Personal information
- Date of birth: 17 August 1968 (age 57)
- Place of birth: London, England
- Position(s): Midfielder, striker

Senior career*
- Years: Team / Apps / (Gls)
- 1990–1991: Barnet
- 1991–1995: Crystal Palace / 0 / (0)
- 1995–1996: Golden
- 1996–1997: Eastern
- 1997–1998: Gent
- 1998: FC Hoogstraten
- 1998–2001: Harrow Borough
- 2001: Hendon

International career
- 2000: Grenada / 2 / (0)

= Otis Roberts =

Association football player (born 1968)

Otis Roberts (born 17 August 1968) is a former professional footballer who played as a midfielder or striker. Born in England, he made two appearances for Grenada national team.

==Club career==
Roberts played for Barnet during the 1990–91 season.

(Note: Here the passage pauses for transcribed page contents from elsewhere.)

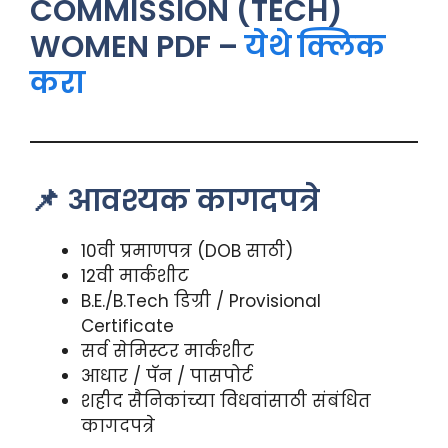
COMMISSION (TECH)
WOMEN PDF –
येथे क्लिक
करा
📌 आवश्यक कागदपत्रे
10वी प्रमाणपत्र (DOB साठी)
12वी मार्कशीट
B.E./B.Tech डिग्री / Provisional
Certificate
सर्व सेमिस्टर मार्कशीट
आधार / पॅन / पासपोर्ट
शहीद सैनिकांच्या विधवांसाठी संबंधित
कागदपत्रे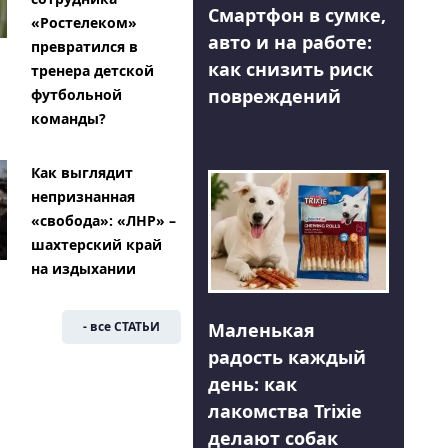
Смартфон в сумке,
«Ростелеком»
авто и на работе:
превратился в
как снизить риск
тренера детской
повреждений
футбольной
команды?
Как выглядит
непризнанная
«свобода»: «ЛНР» –
шахтерский край
на издыхании
Маленькая
- все СТАТЬИ
радость каждый
день: как
лакомства Trixie
делают собак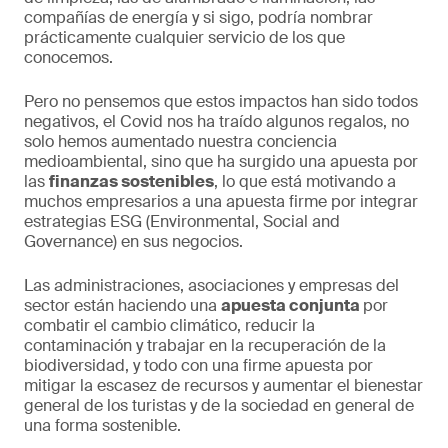
compañías de energía y si sigo, podría nombrar
prácticamente cualquier servicio de los que
conocemos.
Pero no pensemos que estos impactos han sido todos
negativos, el Covid nos ha traído algunos regalos, no
solo hemos aumentado nuestra conciencia
medioambiental, sino que ha surgido una apuesta por
las
finanzas sostenibles
, lo que está motivando a
muchos empresarios a una apuesta firme por integrar
estrategias ESG (Environmental, Social and
Governance) en sus negocios.
Las administraciones, asociaciones y empresas del
sector están haciendo una
apuesta conjunta
por
combatir el cambio climático, reducir la
contaminación y trabajar en la recuperación de la
biodiversidad, y todo con una firme apuesta por
mitigar la escasez de recursos y aumentar el bienestar
general de los turistas y de la sociedad en general de
una forma sostenible.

Roberts played for Crystal Palace from the 1991–92 season, although he never made a first-team league appearance for the club. In August 1996, he began a trial with Norwich City, although that proved unsuccessful. He later played in Hong Kong for Golden and Eastern, and in Belgium for Gent and FC Hoogstraten. He returned to England in 1998 to play for Harrow Borough and Hendon.

==International career==
Roberts has international caps for Grenada. He made two appearances in 2000.

==Personal life==
His nephew is fellow footballer Jason Roberts.

==After football==
Roberts has been a football agent, representing players such as Zesh Rehman. He also runs his nephew Jason Roberts's charitable foundation.